Collected data:
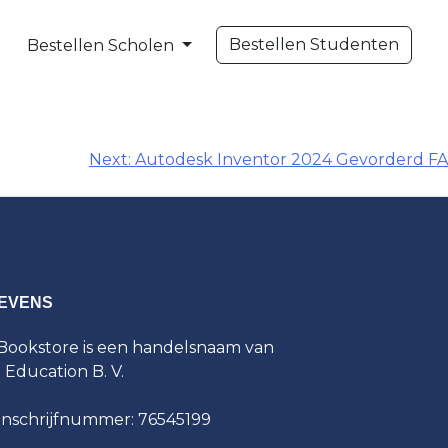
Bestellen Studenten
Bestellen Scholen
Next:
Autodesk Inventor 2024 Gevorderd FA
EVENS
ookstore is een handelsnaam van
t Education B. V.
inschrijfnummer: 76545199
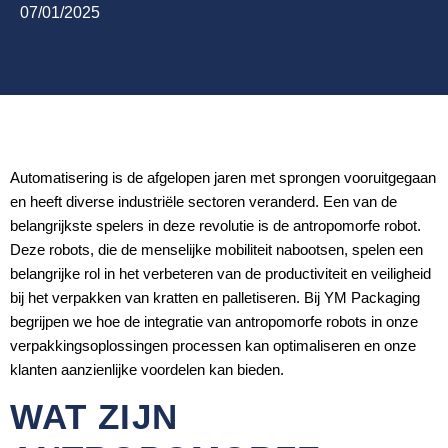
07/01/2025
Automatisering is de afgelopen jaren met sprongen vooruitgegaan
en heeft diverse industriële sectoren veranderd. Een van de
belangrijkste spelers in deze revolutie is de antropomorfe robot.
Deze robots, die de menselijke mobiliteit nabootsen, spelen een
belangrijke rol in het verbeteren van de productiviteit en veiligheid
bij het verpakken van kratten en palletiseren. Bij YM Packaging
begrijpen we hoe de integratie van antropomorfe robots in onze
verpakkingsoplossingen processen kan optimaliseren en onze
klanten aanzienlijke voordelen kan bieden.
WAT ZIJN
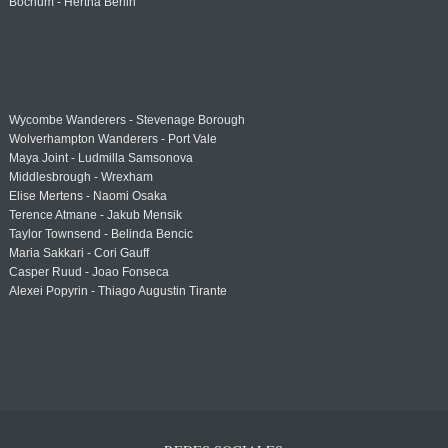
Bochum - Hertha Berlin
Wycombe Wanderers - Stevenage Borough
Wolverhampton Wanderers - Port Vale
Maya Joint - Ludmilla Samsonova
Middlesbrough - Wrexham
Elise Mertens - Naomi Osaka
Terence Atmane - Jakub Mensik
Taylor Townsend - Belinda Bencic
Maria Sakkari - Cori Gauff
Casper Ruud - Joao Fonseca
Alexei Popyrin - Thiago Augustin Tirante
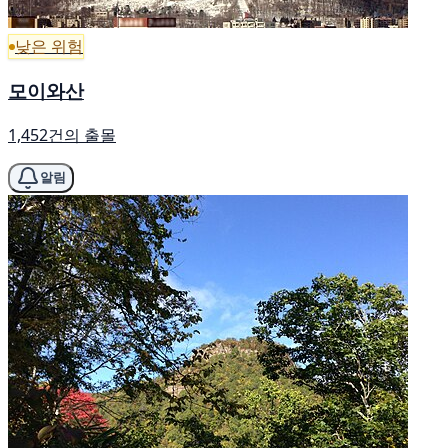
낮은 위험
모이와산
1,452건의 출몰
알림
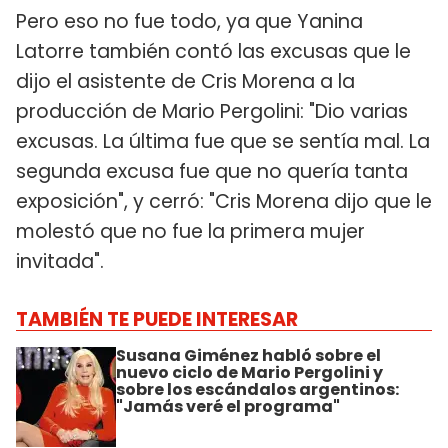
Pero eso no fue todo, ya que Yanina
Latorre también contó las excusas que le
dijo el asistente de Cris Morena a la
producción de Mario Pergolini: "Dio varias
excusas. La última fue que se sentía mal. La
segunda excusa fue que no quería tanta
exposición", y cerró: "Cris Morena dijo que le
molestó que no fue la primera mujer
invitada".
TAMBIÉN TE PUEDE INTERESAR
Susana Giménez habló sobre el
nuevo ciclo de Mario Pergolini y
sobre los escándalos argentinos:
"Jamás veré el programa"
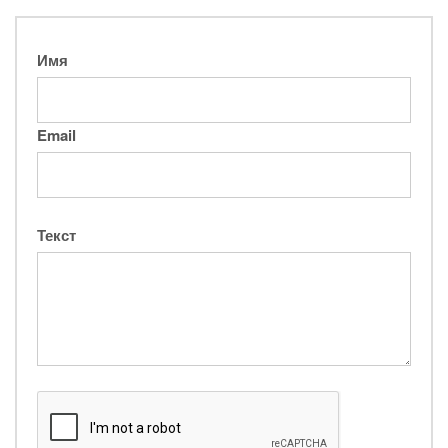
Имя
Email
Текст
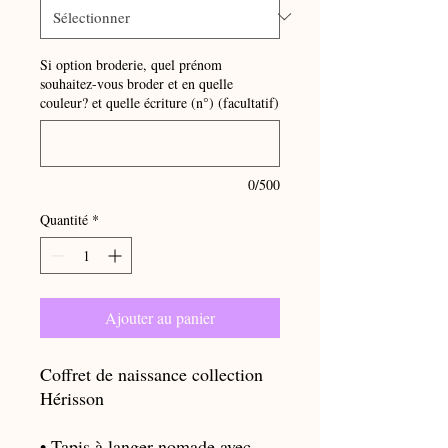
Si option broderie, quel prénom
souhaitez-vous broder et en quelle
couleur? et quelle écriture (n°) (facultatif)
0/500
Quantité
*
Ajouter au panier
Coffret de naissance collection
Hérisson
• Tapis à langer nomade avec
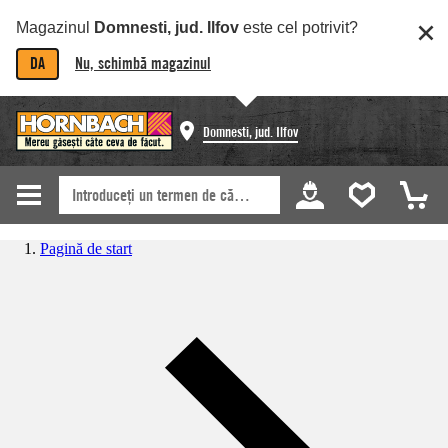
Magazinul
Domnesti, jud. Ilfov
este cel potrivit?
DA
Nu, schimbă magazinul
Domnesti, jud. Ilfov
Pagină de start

▸ Work instruction: Repeat the data exactly as written, but without the pictures.

▸ Answer box:
Bestellen Studenten
Bestellen Scholen
Next:
Autodesk Inventor 2024 Gevorderd FA
EVENS
ookstore is een handelsnaam van
t Education B. V.
inschrijfnummer: 76545199
07/01/2025
Automatisering is de afgelopen jaren met sprongen vooruitgegaan
en heeft diverse industriële sectoren veranderd. Een van de
belangrijkste spelers in deze revolutie is de antropomorfe robot.
Deze robots, die de menselijke mobiliteit nabootsen, spelen een
belangrijke rol in het verbeteren van de productiviteit en veiligheid
bij het verpakken van kratten en palletiseren. Bij YM Packaging
begrijpen we hoe de integratie van antropomorfe robots in onze
verpakkingsoplossingen processen kan optimaliseren en onze
klanten aanzienlijke voordelen kan bieden.
WAT ZIJN
Bochum - Hertha Berlin
Wycombe Wanderers - Stevenage Borough
Wolverhampton Wanderers - Port Vale
Maya Joint - Ludmilla Samsonova
Middlesbrough - Wrexham
Elise Mertens - Naomi Osaka
Terence Atmane - Jakub Mensik
Taylor Townsend - Belinda Bencic
Maria Sakkari - Cori Gauff
Casper Ruud - Joao Fonseca
Alexei Popyrin - Thiago Augustin Tirante
낮은 위험
모이와산
1,452건의 출몰
알림
Pero eso no fue todo, ya que Yanina
Latorre también contó las excusas que le
dijo el asistente de Cris Morena a la
producción de Mario Pergolini: "Dio varias
excusas. La última fue que se sentía mal. La
segunda excusa fue que no quería tanta
exposición", y cerró: "Cris Morena dijo que le
molestó que no fue la primera mujer
invitada".
TAMBIÉN TE PUEDE INTERESAR
Susana Giménez habló sobre el
nuevo ciclo de Mario Pergolini y
sobre los escándalos argentinos:
"Jamás veré el programa"
Имя
Email
Текст
Si option broderie, quel prénom
souhaitez-vous broder et en quelle
couleur? et quelle écriture (n°) (facultatif)
0/500
Quantité
*
Ajouter au panier
Coffret de naissance collection
Hérisson
• Tapis à langer nomade avec
Magazinul
Domnesti, jud. Ilfov
este cel potrivit?
DA
Nu, schimbă magazinul
Domnesti, jud. Ilfov
Pagină de start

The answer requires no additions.